A leading eye expert based at Southampton’s university hospitals has saved the sight of two patients through a groundbreaking use of the drug Avastin.
Professor Andrew Lotery, a consultant ophthalmologist at Southampton General Hospital’s eye unit and a professor of ophthalmology at the University of Southampton, is using the drug to treat Sorsby’s Fundus Dystrophy (SFD), an early onset form of macular degeneration.
The rare genetic condition meant the two patients, who are both in their 30s, suffered blurred vision and a general deterioration of sight.
Avastin, which halts the growth of blood vessels and stems bleeding, is commonly injected into the eyes of patients with 'wet' age related macular degeneration (AMD) – the leading cause of blindness in the western world in people over 50.
When used to treat ‘wet’ AMD, where new blood vessels grow in the retina and bleed, causing scarring and permanent loss of vision, approximately 90% of patients see stabilisation of vision and 30% of patients see their vision recover.
Prognosis in SFD is very poor, as patients lose central visual function in the fourth or fifth decades of life mainly because of the development of new blood vessels in the eye, and it is known patients respond poorly to conventional treatments.
Professor Lotery, whose findings have been accepted by US journal Retinal Cases & Brief Reports, said: “As patients in the past have not responded well to treatments for SFD and because the mutations that lead to the condition are still not yet fully understood, we wanted to investigate other methods of treatment, including the use of bevacizumab (Avastin).

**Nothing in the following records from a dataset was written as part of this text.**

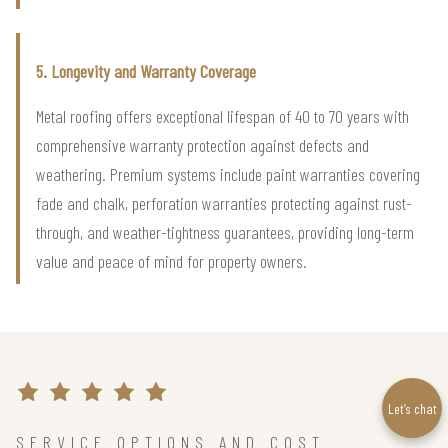
5. Longevity and Warranty Coverage
Metal roofing offers exceptional lifespan of 40 to 70 years with
comprehensive warranty protection against defects and
weathering. Premium systems include paint warranties covering
fade and chalk, perforation warranties protecting against rust-
through, and weather-tightness guarantees, providing long-term
value and peace of mind for property owners.
Let’s chat
SERVICE OPTIONS AND COST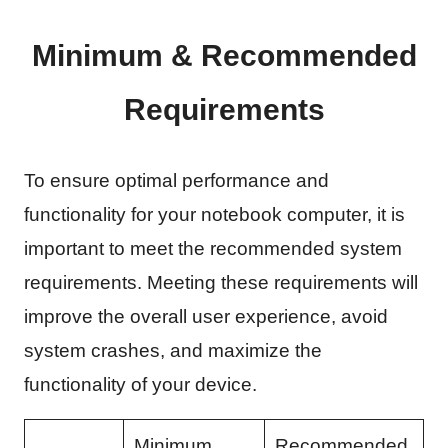
Minimum & Recommended
Requirements
To ensure optimal performance and
functionality for your notebook computer, it is
important to meet the recommended system
requirements. Meeting these requirements will
improve the overall user experience, avoid
system crashes, and maximize the
functionality of your device.
Minimum
Recommended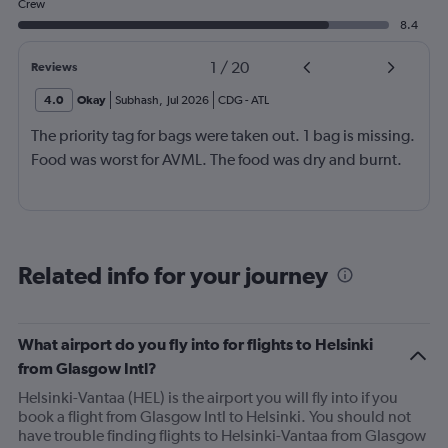
Crew
8.4
1
/
20
Reviews
4.0
Okay
Subhash
,
Jul 2026
CDG
-
ATL
The priority tag for bags were taken out. 1 bag is missing.
Food was worst for AVML. The food was dry and burnt.
Related info for your journey
What airport do you fly into for flights to Helsinki
from Glasgow Intl?
Helsinki-Vantaa (HEL) is the airport you will fly into if you
book a flight from Glasgow Intl to Helsinki. You should not
have trouble finding flights to Helsinki-Vantaa from Glasgow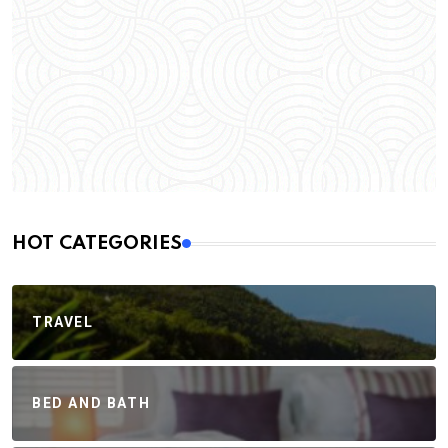
HOT CATEGORIES
TRAVEL
BED AND BATH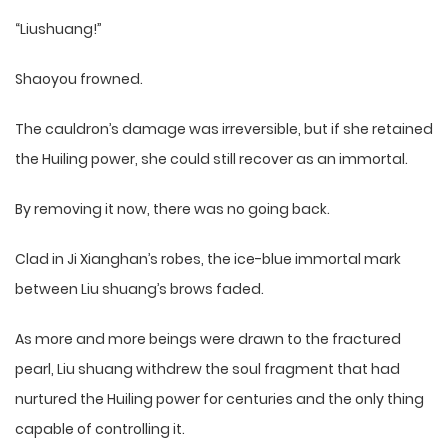
“Liushuang!”
Shaoyou frowned.
The cauldron’s damage was irreversible, but if she retained
the Huiling power, she could still recover as an immortal.
By removing it now, there was no going back.
Clad in Ji Xianghan’s robes, the ice-blue immortal mark
between Liu shuang’s brows faded.
As more and more beings were drawn to the fractured
pearl, Liu shuang withdrew the soul fragment that had
nurtured the Huiling power for centuries and the only thing
capable of controlling it.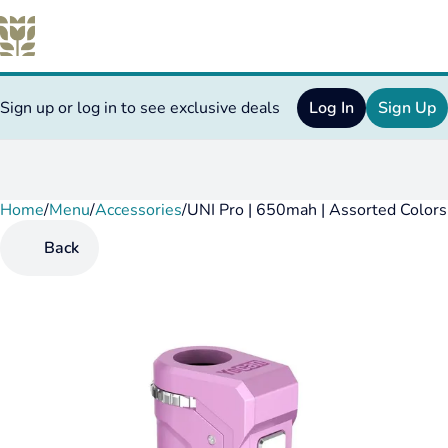
Sign up or log in to see exclusive deals
Log In
Sign Up
Home
0
/
Menu
/
Accessories
/
UNI Pro | 650mah | Assorted Color
Back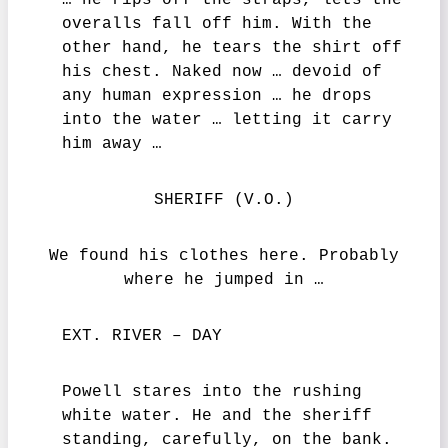
… he rips off the straps, lets the
overalls fall off him. With the
other hand, he tears the shirt off
his chest. Naked now … devoid of
any human expression … he drops
into the water … letting it carry
him away …
SHERIFF (V.O.)
We found his clothes here. Probably
where he jumped in …
EXT. RIVER – DAY
Powell stares into the rushing
white water. He and the sheriff
standing, carefully, on the bank.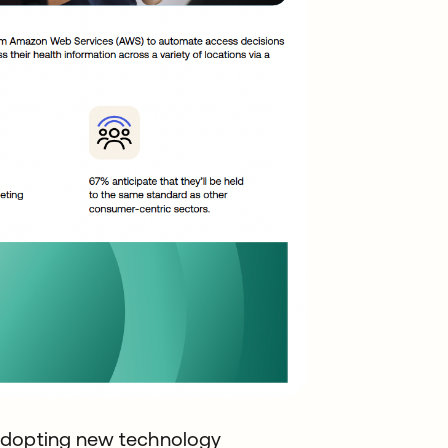
 adopting new technology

“We have discovered that the drug has prevented loss of sight and improved vision in the younger patients suffering from SFD over a long period and this is an exciting new treatment for what is a rare condition affecting young people.”
Professor Lotery is an internationally renowned eye specialist and is at the forefront of clinical research into AMD, leading a lab team in 2008 that identified a major new genetic association with AMD – SERPING1 – which is faulty in up to 25% of sufferers.
His research team need to secure £2.5 million in funding over the next five years to continue their world-class research into the prevention and treatment of blindness and will rely heavily on charity the Gift of Sight appeal, which was established in 2004 to raise money for research into complex eye disease. To find out more about Gift of Sight, visit www.giftofsight.org.uk .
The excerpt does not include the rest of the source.